===== Data shown =====

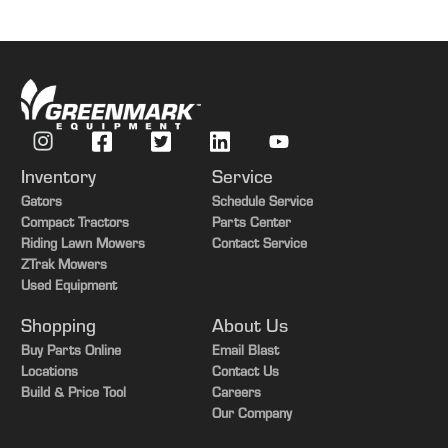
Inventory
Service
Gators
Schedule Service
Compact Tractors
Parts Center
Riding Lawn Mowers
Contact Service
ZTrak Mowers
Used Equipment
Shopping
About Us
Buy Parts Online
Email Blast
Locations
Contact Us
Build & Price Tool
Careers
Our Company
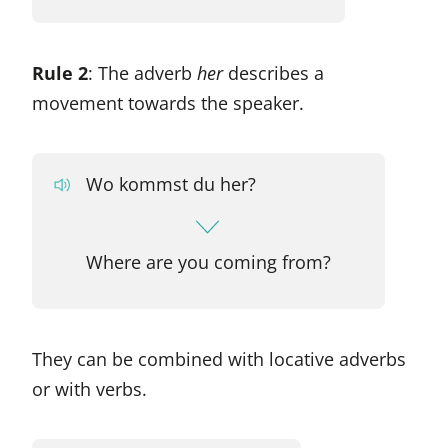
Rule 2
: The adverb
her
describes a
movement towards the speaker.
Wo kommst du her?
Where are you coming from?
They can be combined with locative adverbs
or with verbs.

=====
===== Data shown =====

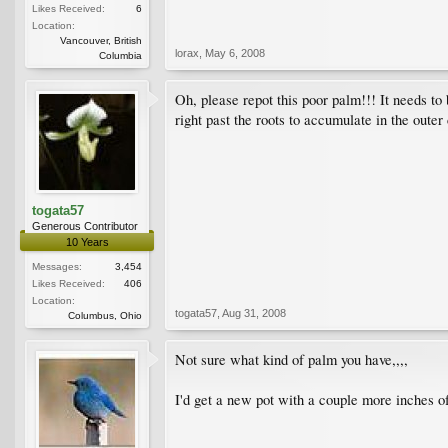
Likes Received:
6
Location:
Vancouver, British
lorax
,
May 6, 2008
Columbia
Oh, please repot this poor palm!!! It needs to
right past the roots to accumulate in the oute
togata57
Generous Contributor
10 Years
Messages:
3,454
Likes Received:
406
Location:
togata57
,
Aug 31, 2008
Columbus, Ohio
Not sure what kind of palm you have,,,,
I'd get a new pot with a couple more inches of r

=====

> _Task details_:
Write out exactly the lines above between the line with "Aug 31, 2008" and the line with "I'd get a new", inclusive, and nothing beyond them.

> _Exercise output_:
Aug 31, 2008
Columbus, Ohio
Not sure what kind of palm you have,,,,
I'd get a new pot with a couple more inches of r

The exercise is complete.